On Saturday afternoon, I tried to be a normal person and went out to run errands without an almost 3 year old in tow, something that I should look forward to. I thought it would be no different than going out with D, but it was very different. Without D to distract me, the effort of pretending to be normal human being was overwhelming. 1 1/2 hours into my errands, I had to have a cry in the car before I went into the grocery store and 1/2 an hour after that I full out bawled as soon as I pulled back into the driveway at home. It's not like I saw anything that really upset me, it was just too hard to keep it together. I feel so awful for all the DBM's whose first child has died and have to go out in the world without the "shield" of a living child.
Fast-forward a couple hours and I was feeling good enough to go along with DH and D for ice cream (no downside to eating a huge ice cream cone to make me feel better, right?). And of course, there is a family with a little girl and a baby waiting for ice cream when we arrive. I have no idea if that baby was a boy or girl. I couldn't even get within 50 feet of them because the baby was sitting in the exact same car seat that is sitting in my basement. The same car seat that we should have brought Reid home in.
So much for a nice soothing ice ream cone.
4 comments:
I'm sorry you had such a hard day. I can't do grocery stores by myself yet. I tried once, started crying and had to leave.
Today we went to a local place to get pitas and as we were finishing eating a couple came in with their newborn baby girl.
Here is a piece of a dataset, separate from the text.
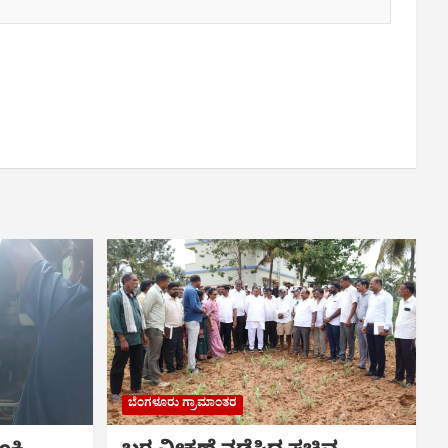
ಬೆಂಗಳೂರು ಗ್ರಾಮಾಂತರ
It's amazing how much that hurts.
It's hard, it sucks and I am sorry you don't have Reid here with you.
I'm sorry it has been such a difficult day for you! That sounds like my outtings last week. I finally gave up and just stayed home for a little while.
I hope today is a better day. Thinking of you!
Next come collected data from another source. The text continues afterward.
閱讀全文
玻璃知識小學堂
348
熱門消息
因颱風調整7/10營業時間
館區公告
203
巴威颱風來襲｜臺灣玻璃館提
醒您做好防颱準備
One of my girlfriends with a newborn has the same travel system we registered for. It crushes me every time she brings the baby over.
I totally understand about the "shield"... I barely ever went shopping without Marrah in those first few months. Even now, I don't usually go by myself unless it's really late at night (thank goodness for Wal-mart being open till 11) and I know that most babies are home in bed by that time. I can't imagine going through this without a living child to cling to... it's just unimaginable how people cope without them...
I'm sorry about the ice cream situation too... I'm lucky in a sense that we bought a very uncommon carseat pattern and uncommon stroller with Marrah because I haven't seen one of them outside of our basement yet... it's still hard enough just to see it in the basement much less with someone else's baby in it.